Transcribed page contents
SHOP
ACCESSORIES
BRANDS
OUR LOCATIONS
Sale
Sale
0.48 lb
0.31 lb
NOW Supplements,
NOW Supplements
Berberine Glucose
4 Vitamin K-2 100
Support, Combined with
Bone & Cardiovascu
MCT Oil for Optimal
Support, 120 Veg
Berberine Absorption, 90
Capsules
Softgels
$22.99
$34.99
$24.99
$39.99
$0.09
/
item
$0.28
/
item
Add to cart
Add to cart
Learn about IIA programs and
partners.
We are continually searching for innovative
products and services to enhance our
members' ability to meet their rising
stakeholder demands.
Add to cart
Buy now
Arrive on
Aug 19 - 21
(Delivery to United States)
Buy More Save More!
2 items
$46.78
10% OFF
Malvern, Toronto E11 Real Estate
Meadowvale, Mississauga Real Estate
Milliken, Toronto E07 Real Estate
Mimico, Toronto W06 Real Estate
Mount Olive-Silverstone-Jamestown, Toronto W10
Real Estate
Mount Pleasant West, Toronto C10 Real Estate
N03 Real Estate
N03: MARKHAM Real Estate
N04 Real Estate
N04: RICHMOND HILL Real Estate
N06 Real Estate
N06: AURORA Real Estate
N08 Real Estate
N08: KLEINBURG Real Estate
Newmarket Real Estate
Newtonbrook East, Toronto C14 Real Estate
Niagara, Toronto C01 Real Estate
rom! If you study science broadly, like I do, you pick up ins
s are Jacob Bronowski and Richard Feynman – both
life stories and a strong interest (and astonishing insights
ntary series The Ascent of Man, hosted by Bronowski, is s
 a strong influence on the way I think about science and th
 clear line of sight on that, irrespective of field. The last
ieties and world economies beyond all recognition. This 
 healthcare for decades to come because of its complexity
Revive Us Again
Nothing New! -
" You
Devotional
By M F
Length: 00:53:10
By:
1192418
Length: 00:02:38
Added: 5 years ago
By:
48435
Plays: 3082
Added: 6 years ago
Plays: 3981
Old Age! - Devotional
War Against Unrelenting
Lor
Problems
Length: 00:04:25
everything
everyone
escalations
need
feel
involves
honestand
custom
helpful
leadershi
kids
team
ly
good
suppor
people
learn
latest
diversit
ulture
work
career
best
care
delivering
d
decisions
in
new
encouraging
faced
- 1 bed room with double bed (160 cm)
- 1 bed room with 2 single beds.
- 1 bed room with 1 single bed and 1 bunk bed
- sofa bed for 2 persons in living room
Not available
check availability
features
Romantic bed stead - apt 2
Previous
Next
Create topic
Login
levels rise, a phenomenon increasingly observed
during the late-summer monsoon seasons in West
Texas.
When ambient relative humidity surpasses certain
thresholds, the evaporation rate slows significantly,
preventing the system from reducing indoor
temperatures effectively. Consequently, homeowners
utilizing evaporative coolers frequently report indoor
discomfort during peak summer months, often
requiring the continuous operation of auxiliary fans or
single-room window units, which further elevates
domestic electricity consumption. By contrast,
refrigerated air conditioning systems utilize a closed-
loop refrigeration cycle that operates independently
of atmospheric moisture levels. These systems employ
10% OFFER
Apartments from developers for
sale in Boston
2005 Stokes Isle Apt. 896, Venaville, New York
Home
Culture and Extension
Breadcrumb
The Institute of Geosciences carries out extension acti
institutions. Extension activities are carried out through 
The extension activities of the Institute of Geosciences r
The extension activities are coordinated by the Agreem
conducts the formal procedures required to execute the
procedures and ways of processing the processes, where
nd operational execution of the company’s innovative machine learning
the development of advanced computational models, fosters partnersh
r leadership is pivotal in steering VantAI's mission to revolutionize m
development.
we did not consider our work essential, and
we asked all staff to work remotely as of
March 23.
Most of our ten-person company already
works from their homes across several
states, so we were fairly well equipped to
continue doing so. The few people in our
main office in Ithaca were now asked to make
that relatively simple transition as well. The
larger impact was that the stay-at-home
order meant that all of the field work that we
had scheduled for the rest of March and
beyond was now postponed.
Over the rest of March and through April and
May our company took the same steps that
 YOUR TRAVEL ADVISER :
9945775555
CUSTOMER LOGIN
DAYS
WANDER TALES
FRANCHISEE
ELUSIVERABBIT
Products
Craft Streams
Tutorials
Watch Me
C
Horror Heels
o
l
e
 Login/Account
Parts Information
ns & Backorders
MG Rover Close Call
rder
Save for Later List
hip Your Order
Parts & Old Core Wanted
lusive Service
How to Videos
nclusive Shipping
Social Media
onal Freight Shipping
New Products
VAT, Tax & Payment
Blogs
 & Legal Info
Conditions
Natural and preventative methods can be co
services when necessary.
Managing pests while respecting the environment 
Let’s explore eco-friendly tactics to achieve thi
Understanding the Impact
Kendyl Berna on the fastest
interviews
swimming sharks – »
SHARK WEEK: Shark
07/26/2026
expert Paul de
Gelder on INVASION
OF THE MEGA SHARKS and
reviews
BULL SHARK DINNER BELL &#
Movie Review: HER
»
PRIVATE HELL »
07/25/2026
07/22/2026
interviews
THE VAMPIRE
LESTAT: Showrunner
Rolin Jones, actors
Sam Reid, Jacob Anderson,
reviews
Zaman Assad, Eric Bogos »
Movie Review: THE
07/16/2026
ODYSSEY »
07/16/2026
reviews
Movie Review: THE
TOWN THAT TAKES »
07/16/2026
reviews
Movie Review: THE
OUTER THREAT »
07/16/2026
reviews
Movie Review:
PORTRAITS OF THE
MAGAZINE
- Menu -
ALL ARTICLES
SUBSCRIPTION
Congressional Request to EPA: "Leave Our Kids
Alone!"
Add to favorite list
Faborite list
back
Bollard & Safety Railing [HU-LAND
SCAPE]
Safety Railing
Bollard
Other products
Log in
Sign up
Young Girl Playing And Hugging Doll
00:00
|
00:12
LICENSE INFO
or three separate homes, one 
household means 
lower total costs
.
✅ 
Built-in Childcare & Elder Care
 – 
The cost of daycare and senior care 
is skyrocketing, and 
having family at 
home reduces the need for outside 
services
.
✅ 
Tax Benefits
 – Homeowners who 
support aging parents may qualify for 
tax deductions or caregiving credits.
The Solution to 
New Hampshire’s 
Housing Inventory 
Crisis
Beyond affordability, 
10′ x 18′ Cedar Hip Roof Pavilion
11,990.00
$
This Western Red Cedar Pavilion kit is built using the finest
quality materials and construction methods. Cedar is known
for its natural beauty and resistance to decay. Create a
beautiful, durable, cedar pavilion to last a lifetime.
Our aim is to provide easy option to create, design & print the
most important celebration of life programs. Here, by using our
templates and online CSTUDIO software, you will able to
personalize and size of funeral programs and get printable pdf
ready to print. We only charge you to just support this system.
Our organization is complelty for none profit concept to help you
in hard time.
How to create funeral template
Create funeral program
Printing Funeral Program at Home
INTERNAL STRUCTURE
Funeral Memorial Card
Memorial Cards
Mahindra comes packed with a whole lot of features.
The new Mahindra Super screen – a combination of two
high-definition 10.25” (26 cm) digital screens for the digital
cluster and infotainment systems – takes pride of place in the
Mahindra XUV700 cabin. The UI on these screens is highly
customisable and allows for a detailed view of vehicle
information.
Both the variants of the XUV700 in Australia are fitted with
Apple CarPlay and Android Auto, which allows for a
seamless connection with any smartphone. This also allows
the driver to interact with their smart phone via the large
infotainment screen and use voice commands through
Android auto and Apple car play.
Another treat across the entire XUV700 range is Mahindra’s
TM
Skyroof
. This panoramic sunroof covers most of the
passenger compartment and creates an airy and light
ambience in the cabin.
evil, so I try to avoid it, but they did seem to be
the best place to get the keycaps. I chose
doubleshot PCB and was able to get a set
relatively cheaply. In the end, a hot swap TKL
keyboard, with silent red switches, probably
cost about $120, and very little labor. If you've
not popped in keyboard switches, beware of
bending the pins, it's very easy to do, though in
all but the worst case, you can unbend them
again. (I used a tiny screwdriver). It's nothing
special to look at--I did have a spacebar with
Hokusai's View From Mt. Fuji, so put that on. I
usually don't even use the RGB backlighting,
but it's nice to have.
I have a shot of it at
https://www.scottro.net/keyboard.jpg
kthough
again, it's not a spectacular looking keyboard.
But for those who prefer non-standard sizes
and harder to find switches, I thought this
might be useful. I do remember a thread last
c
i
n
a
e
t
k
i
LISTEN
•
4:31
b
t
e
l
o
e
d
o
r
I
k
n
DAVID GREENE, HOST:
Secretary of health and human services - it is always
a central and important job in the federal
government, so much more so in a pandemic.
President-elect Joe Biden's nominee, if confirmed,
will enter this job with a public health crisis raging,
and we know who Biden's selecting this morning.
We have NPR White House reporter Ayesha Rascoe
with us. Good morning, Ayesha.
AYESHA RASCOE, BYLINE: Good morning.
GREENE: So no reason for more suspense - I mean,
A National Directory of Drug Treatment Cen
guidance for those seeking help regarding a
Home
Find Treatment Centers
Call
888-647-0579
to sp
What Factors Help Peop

* [Exercise directions]:
Once you have counted the lines of the records that contain the word "systems", give the count and nothing else.

* [Your response]:
3